Quinze ans… un autre jour de mai, assise dans l’herbe devant la façade, je promenais mes pensées sur chacune de ses fenêtres à l’étage et au rez-de-chaussée. Je devinais chaque pierre de fraidonite, noire sous le ciment, aux joints qui se fissuraient. Toutes les vitres reflétaient le ciel et ses nuages, passants éthérés aux contours inquiets que j’avais traqués assidûment à toutes les saisons. L’ancienne vigne vierge agrippait encore ses ventouses sur le crépi usé, l’ombre projetée de ses vrilles dessinait d’autres fioritures, arabesques mouvantes sous mon regard clignotant. Bientôt l’autre vigne, nouvelle, se hisserait sur ses rameaux, l’enroulerait de sa jeunesse, partagerait avec l’ancienne sa verdeur. Je ne la verrai pas. La fraîcheur de la terre s’infiltrait dans mon corps, le tétanisant par endroits.

A proximité poussait un mûrier noir, mordoré à l’automne avant que ses feuilles ne parsèment délicatement le sol. Le regarder me suffisait. Insensiblement, mes pensées reculaient jusqu’au mûrier de l’enfance, blanc, dont je ne me lassais pas d’enlacer le tronc noueux, de suivre délicatement les méandres de l’écorce. Les souvenirs me ramenaient au cocon que j’avais un jour tenu dans ma paume, rugueux et jaune. Entre chrysalide et papillon. Ou fil de soie ? Quelques décennies plus tard, je me questionnais sur le moment où la dernière Parque le trancherait, déjouant mon instinct de vie, mon optimisme, mes projets.
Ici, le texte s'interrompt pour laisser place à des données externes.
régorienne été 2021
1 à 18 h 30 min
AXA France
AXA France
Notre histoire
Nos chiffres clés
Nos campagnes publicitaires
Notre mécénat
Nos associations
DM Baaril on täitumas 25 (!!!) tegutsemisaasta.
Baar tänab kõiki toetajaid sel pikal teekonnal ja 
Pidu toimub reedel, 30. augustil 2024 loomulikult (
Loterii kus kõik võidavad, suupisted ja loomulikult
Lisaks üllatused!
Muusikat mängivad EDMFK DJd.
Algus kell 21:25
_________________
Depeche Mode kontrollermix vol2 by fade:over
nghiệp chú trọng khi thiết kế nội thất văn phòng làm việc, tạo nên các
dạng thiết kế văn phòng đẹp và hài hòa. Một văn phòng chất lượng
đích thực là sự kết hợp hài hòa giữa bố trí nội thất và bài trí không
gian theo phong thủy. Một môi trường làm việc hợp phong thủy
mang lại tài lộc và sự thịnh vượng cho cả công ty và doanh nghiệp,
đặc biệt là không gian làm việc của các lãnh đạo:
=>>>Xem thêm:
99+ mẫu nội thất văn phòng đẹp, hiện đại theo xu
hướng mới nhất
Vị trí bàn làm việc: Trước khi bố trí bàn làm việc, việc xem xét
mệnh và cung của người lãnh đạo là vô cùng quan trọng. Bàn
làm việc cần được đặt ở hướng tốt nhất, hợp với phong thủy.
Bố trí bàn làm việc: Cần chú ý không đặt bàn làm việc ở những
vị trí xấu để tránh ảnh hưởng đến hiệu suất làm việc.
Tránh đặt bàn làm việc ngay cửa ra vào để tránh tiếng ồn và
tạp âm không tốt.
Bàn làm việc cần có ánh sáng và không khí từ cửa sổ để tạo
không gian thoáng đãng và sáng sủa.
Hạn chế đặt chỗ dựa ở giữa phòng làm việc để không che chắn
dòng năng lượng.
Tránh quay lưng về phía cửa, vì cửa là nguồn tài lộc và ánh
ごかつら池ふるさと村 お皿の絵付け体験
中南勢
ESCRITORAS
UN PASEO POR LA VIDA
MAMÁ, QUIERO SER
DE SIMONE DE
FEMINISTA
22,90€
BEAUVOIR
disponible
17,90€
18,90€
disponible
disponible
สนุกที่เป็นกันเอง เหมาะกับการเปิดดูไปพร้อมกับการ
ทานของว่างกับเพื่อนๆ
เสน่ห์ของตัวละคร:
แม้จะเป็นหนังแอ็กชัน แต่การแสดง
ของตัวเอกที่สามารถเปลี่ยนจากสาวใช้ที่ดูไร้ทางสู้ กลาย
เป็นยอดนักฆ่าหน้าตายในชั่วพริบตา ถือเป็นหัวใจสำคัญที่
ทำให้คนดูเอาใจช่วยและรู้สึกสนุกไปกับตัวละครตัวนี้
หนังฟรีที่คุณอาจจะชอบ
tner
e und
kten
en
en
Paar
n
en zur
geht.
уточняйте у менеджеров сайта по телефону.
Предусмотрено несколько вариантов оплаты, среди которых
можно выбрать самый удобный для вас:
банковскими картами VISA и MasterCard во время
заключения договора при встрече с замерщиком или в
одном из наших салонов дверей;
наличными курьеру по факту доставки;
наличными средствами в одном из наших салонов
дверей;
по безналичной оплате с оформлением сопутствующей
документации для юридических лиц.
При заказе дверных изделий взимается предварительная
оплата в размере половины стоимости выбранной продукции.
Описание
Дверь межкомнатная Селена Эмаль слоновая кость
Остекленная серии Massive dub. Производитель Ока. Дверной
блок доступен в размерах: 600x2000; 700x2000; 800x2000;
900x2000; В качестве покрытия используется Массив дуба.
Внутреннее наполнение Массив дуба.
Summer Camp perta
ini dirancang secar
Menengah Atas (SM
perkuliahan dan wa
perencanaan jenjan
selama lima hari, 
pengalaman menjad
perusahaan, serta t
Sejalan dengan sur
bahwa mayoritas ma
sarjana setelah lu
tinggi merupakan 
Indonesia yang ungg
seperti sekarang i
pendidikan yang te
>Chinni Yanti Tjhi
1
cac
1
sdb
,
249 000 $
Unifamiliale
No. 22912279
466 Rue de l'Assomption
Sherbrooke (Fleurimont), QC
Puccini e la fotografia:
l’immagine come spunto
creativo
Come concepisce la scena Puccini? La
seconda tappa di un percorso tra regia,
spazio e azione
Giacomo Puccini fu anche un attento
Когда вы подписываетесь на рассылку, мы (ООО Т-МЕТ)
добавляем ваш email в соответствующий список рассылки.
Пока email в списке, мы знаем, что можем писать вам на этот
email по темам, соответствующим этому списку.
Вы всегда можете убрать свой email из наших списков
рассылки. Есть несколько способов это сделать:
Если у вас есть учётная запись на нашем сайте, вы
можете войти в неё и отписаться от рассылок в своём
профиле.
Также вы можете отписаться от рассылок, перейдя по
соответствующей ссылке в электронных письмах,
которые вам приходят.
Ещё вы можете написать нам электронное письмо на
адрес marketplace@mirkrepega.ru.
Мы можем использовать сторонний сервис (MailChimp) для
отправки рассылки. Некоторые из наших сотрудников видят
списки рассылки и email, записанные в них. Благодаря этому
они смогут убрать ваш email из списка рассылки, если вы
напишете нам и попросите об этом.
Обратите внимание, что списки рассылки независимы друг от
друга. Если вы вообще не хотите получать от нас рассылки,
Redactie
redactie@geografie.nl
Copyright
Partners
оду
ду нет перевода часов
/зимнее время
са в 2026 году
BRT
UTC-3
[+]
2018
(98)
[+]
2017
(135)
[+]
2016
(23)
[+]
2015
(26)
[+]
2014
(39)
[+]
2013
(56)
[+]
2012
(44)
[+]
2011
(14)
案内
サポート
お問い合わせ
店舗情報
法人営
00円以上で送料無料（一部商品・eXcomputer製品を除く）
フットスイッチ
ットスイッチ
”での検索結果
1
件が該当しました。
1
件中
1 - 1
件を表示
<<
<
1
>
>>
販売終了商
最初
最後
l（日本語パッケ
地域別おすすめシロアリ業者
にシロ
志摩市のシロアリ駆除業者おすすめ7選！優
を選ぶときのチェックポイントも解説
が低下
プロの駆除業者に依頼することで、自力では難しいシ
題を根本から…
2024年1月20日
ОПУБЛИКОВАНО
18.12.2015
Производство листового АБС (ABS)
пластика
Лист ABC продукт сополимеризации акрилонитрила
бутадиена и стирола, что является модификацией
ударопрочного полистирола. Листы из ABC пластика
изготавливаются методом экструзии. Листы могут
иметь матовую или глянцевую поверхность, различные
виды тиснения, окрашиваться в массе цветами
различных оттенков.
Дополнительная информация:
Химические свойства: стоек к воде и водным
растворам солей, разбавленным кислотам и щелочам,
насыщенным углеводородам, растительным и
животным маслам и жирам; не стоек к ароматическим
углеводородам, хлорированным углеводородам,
Et j’identifiais enfin l’appréhension ressentie le jour de notre rencontre, que le jour était venu où je réalisai n’avoir parcouru qu’un morceau du chemin sous les auspices de la belle maison et de ses Lares familiers. Tant de bagarres, de retournements, d’acharnement, de volonté, d’hivers, d’étés, cette vie exigeante, ma vie, pour retrouver loin dans le ventre l’aiguillon de la mélancolie. Quinze ans… Ainsi elle me demandait de partir, de la quitter ; elle m’élevait à la hauteur de notre connivence. Les deux cœurs à droite gravés dans la pierre battaient dans le mien. Je répétais sans fin j’avais une maison en Cévennes. Massive comme un vaisseau.